Six ans ont passé depuis la première création discographique soliste de Maude TRUTET sous son nom d’artiste MOOD. Depuis, de l’eau a coulé sous les passerelles, des rivières se sont creusées, des montagnes ont été soulevées, des plaines ont été défrichées, la géographie musicale de MOOD s’est élargie, et elle-même s’est un temps ouverte au grand monde, au “grand public”, auquel elle a porté l’écho de sa si singulière voix à laquelle il n’était certainement pas habitué. Cela n’a pas empêché MOOD de porter patiemment son nouveau projet discographique, dont la gestation s’est de fait inscrite dans la durée.

Certaines chansons de l’Appel avaient certes été déjà dévoilées lors des concerts protéiformes que MOOD a donnés ça et là ces dernières années, ainsi que dans l’album (a)live réalisé en 2018 et uniquement disponible sur son site. On savait donc que la totalité de l’Appel allait se faire entendre un jour.

C’est désormais chose faite, et le hasard a voulu que cet Appel retentisse au sortir de cette étrange et déboussolante “parenthèse de temps” qui a enjoint la plupart des peuples de la Terre à ralentir, si ce n’est à stopper, leurs petites et fébriles agitations pour cause de menace sanitaire planétaire. Si certains humains ont mal vécu cette période, la Terre, elle, l’a certainement vécu comme un salutaire répit. C’est cette même Terre que MOOD nous tend en offrande pour illustrer son Appel. On ne pouvait rêver meilleur moment pour se mettre à son écoute.

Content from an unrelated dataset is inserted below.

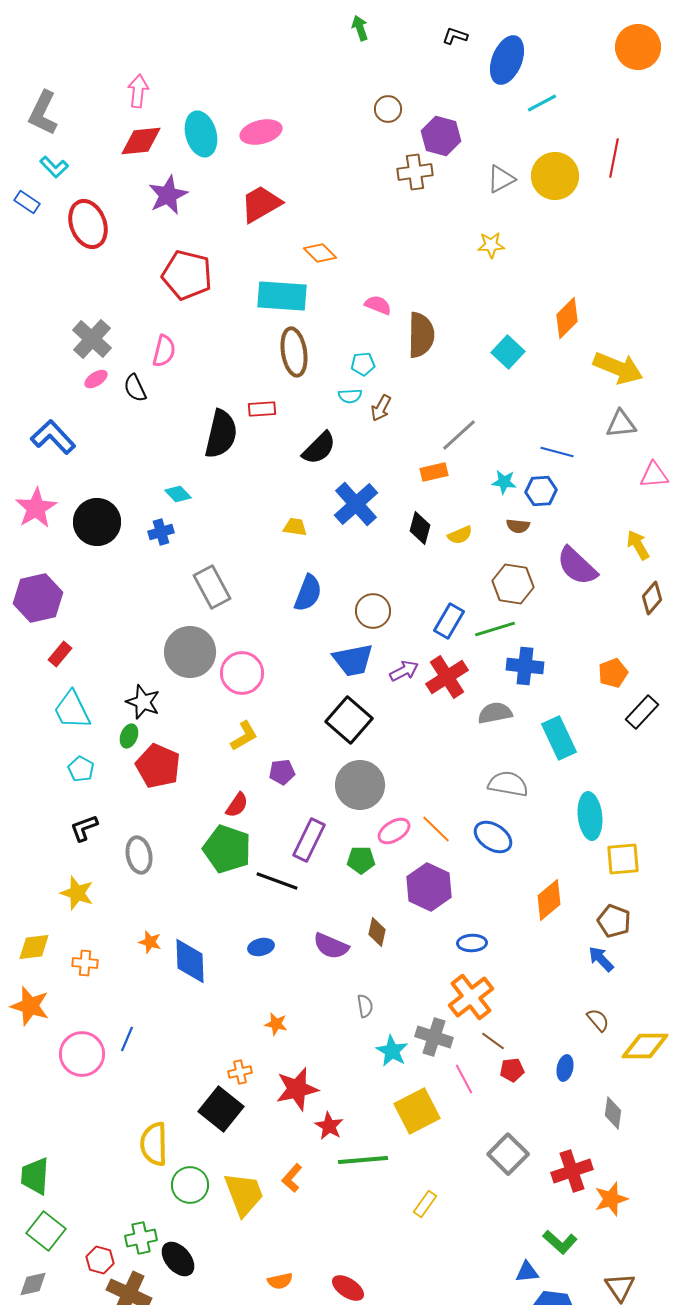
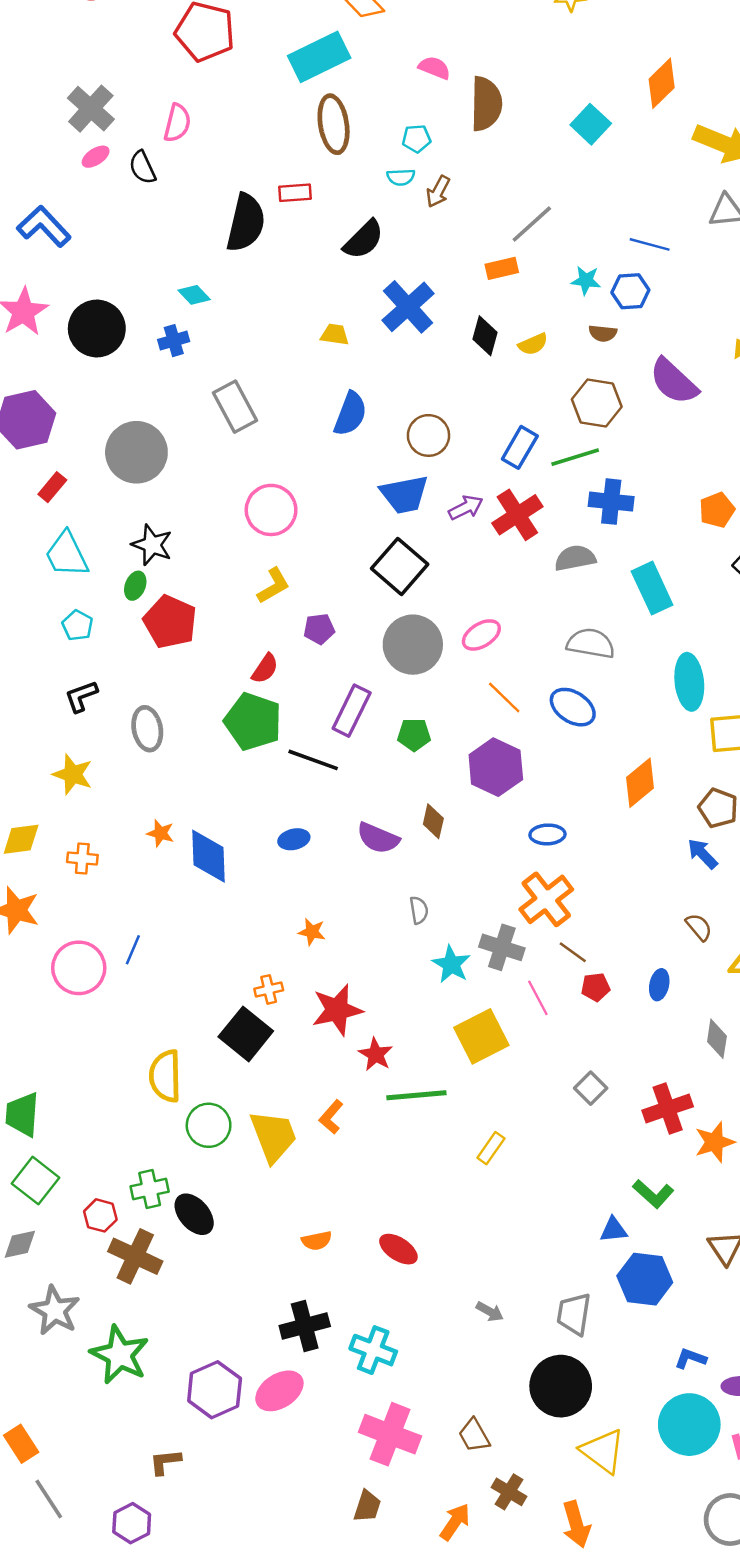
cyan rectangle: (282, 296) -> (319, 57), turned -30
gray circle: (190, 652) -> (136, 452), moved
pink ellipse: (394, 831) -> (481, 635), moved
gray square: (508, 1154) -> (591, 1088), size x0.7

Revoici donc MOOD en prêtresse du chant de la Terre, matrice de toute manifestation vivante et plateforme d’accueil pour tous les êtres humains. Les propos liminaires que MOOD a couchés dans le livret de son nouveau CD sont sans équivoque : ses chansons sont « des appels à croire en cette puissance incroyable et magique de la vie et de son impermanence, des appels à célébrer l’intelligence mystérieuse de ses mouvements, des appels à l’urgence de la défendre, des appels à protéger le Vivant » (sic). MOOD reste ainsi fidèle à la vision artistique et spirituelle déjà exposée dans Do Om, mais elle l’expose ici avec d’autres atours, d’autres atouts, fruits des diverses expériences et rencontres qu’elle a connues depuis.

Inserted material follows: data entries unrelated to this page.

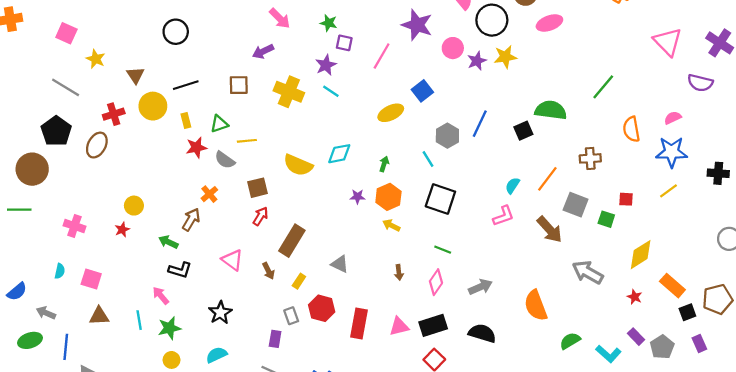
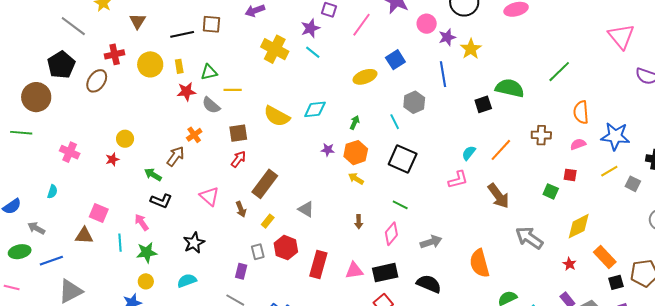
yellow star: (505, 57) -> (471, 49), moved, turned -30
brown square: (239, 85) -> (211, 24), moved
yellow circle: (153, 106) -> (150, 64), moved
pink semicircle: (673, 118) -> (578, 144), moved
blue line: (480, 124) -> (443, 74), moved, turned -40
gray square: (576, 205) -> (633, 184), moved, size x0.7
pink square: (91, 279) -> (99, 213), moved
blue line: (66, 347) -> (51, 261), turned 60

Pour réaliser l’Appel, MOOD a retrouvé le producteur Jacques-Yves LAFONTAINE, qui avait déjà réalisé la première et unique trace de son projet L’EFFET DÉFÉE il y a quelques années. De nombreux musiciens sont de même venus poser leurs empreintes sur telle ou telle pièce, en fonction des tonalités et des ambiances souhaitées, pour conférer à l’ensemble un accent syncrétique mêlant le caractère organique et viscéral des instruments acoustiques de MOOD (harmonium indien, ttunttun – tambourin à cordes – gascon, percussions diverses) avec les résonances cosmiques et futuristes de l’électro et les possibilités offertes par la MAO. Les flûtes de Sylvain BAROU, les cordes du GARDEN TRIO, les cymbales, le didjeridoo, les toms et le kamélé n’goni de Jonathan CESARONI, les guitares de Stéphane KERIHUEL, le violoncello de Daniel TRUTET, le clavier modulaire d’Erwan RAGUENES et les fresques électro de Jesse LUCAS, Uriel BARTHELEMI et Julien HAGUENAUER ont été mis à contribution pour déployer les reliefs de cet univers ethno-électro si caractéristique de l’œuvre de MOOD.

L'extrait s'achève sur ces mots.